Jason hasn’t had a drink in over five years. He attends 12-Step meetings and offers some pretty good advice at times. He even gets asked to share his story at recovery group meetings. On the outside, Jason looks like he’s got himself together. He has this whole sobriety thing down.
Meanwhile, at home and at work Jason is a completely different man. Sure, he’s sober, but just ask his coworkers and his wife to describe him and you’ll hear them say things like the following:
- “He’s not a very nice guy. He’s controlling, short-fused and egotistical. He walks around like he’s God’s gift to earth and doesn’t give a lick about anyone but himself.”
- “All he does is talk about himself. He lies. He does whatever it takes to get ahead.”
- “I don’t trust him as far as I can throw him.”
- “He’s emotionally absent. He won’t help me with the kids and God forbid I ask him to take the trash out.”
Why do you think this is? Why can Jason be looked upon so favorably at his 12-Step meetings but so miserably by others outside of them?
The Cold, Hard Truth About Abstinence
The answer to the question lies in the difference between abstinence and recovery. Abstinence means to no longer do something. In Jason’s case, this would be drinking. He put down the booze five years ago and he attends meetings regularly. However, he has yet to really embrace a life of “recovery.”
Recovery is more than simply putting down the drink or drug—rather, it’s embarking on an inner path of personal and spiritual growth. While abstinence is the necessary foundation for starting this journey, true recovery is taking time and actions toward grooming your mental, emotional and spiritual aspect of being.
Think of a flower, for instance. You start with a seed but in order for it to grow, you’ve got to plant it and water it regularly. To use this as a metaphor, abstinence is the seed, planting it is the decision to get on the path to recovery and the act of watering symbolizes taking actual action toward growth. In the end, the result in your life will be as rewarding and beautiful as a blooming rose.
The Journey to Recovery
If we go back to Jason’s story, we see that he never embraced inner change. He simply stopped drinking. Some people call that a “dry drunk.” Why? Because he refused to do “inner work.” He never took action to really make himself a better person. Instead, he simply played the part while at meetings. Recovery is much more than not picking up a drink. It’s even more than just attending a meeting. Recovery is applying techniques and tools to foster inner awareness and growth.
Here are just some of the ways you can do this:
- Contend with some of the root reasons why you have seething anger deep down inside.
- Commit to a season of counseling in order to dig deep for personal change.
- Get through life’s problems using healthy coping skills.
- “Recover” from anything in you that you’re not happy with (other addictions, depression, anxiety, rage, etc.)
- Humble yourself to reach out for help when you need it.
- Believe that you can become a better person and add value to humanity.

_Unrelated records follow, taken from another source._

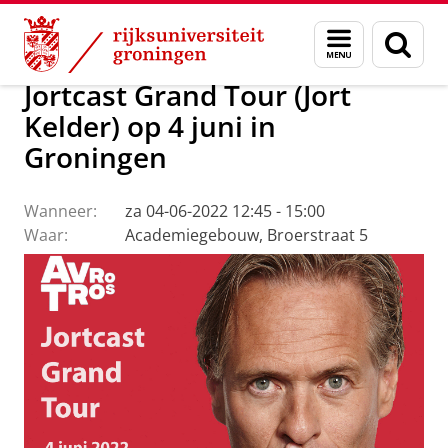
Skip
Skip
Over ons
Actueel
Evenementen
Menu
Zoek
to
to
en
Content
Navigation
zoeken
Jortcast Grand Tour (Jort
Kelder) op 4 juni in
Groningen
Wanneer:
za 04-06-2022 12:45 - 15:00
Waar:
Academiegebouw, Broerstraat 5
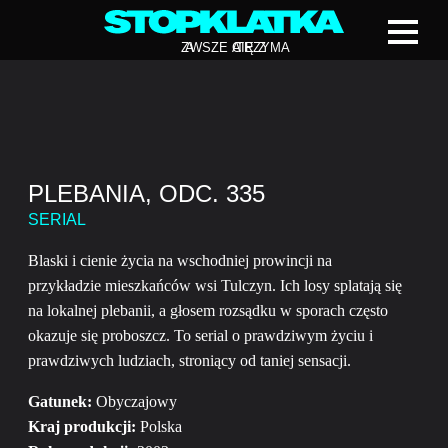
Z
A
WSZE CIĘ Z
A
TRZYMA
PLEBANIA, ODC. 335
SERIAL
Blaski i cienie życia na wschodniej prowincji na
przykładzie mieszkańców wsi Tulczyn. Ich losy splatają się
na lokalnej plebanii, a głosem rozsądku w sporach często
okazuje się proboszcz. To serial o prawdziwym życiu i
prawdziwych ludziach, stroniący od taniej sensacji.
Gatunek:
Obyczajowy
Kraj produkcji:
Polska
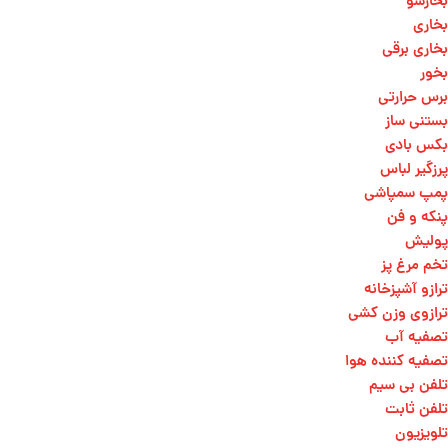
بخارشو
بخاری
بخاری برقی
بخور
برس حرارتی
بستنی ساز
بکس بادی
پرزگیر لباس
پمپ سمپاشی
پنکه و فن
پولیش
تخم مرغ پز
ترازو آشپزخانه
ترازوی وزن کشی​
تصفیه آب
تصفیه کننده هوا
تلفن بی سیم
تلفن ثابت
تلویزیون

- Reach out to others who need help.
If you’re sober, take some time to really think about whether you’re “recovering” or not. Are you doing “the work” or simply abstaining from the drink? How would your coworkers, spouse, family members and friends describe you?
Recovery is a highly individualistic path and there are various avenues you can take to succeed. Some choose to attend 12-Step meetings, counseling sessions or seminars; others read books, take the spiritual route and so on. Why not see what works for you? And as you take steps towards your journey, remember that abstaining from drugs and alcohol is a wonderful thing, along with recovery.